In the 1960s, there was a lot more emphasis on comfort rather than glamour — at least for some. This is sometimes referred to as “the British Invasion,” because so many British rock stars like The Beatles brought their style to America.

FAQs – 1950s Fashion

What was unique about 1950s fashion?

The 1950s were a time of change and growth. The Great Depression had come to an end, and the economy was booming after World War II. Women began to take on new roles in society, and men were returning from war in droves looking for work. This meant that the styles of clothing changed dramatically, which were typically more formal and conservative before.

How was the 1950s style dress?

In the 1950s, women began wearing more colorful clothes made from synthetic fabrics like nylon and polyester that could be washed easily. They also wore shorter skirts than before because they wanted to show off their legs as part of their new sense of freedom. Men wore suits with ties on most occasions, but they also wore jeans casually.
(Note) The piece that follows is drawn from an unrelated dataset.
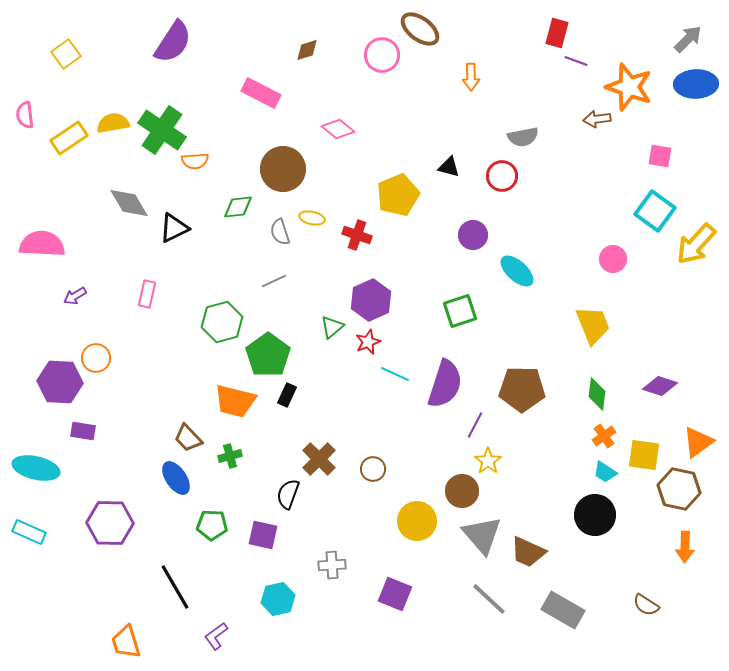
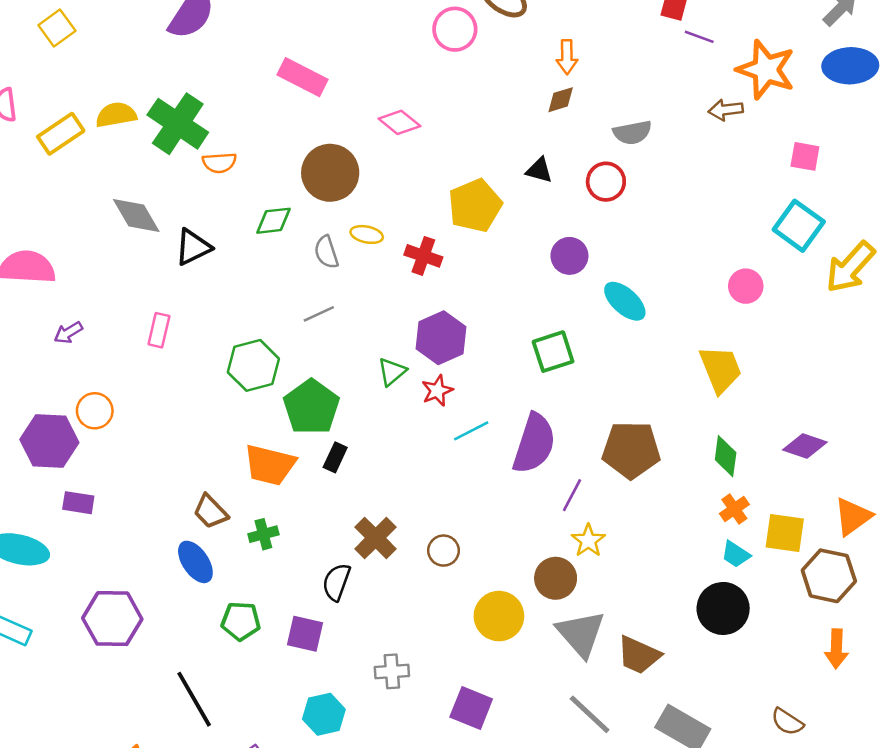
brown diamond: (307, 50) -> (561, 100), moved
cyan line: (395, 374) -> (471, 431), turned -52

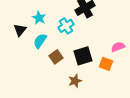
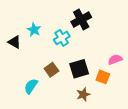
black triangle: (20, 30) -> (15, 42), turned -40
cyan semicircle: (40, 41) -> (31, 86), moved
brown star: (75, 81) -> (83, 94), moved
Is 50s fashion coming back?

It’s true that 50s fashion is making a comeback but in a very specific way. You don’t see straight stovepipe trousers and velvet-collar jackets on the streets anymore. Instead, you’ll see skinny jeans, leather jackets, and bold prints that are inspired by classic 50s styles.

What was popular in the 50s?

In the 1950s designers were experimenting with new silhouettes, including narrow-waisted dresses, fitted skirts also known as pencil skirts, and polka dot garments. Moreover, cropped sweaters and cardigans were also in fashion in the 50s. 


If you’re a fashion lover and want to know some of the fashion trends in the 50s this blog should give you a snapshot over what the fashions in the 50s were like. The whole decade saw a lot of progress as people started to move away from wartime clothes and clothing they made at home. 

The 1950s fashion style was about the future, going to a place where everything was possible, great life. Sharp fitted suits pushed the limits of individual expression, colored block-printed house dresses celebrated the women who wore them, and glamorous evening gowns catered to the beloved Marilyn Monroe. Yes, this was an era of optimism and progress on a cultural level that we’ve never seen before.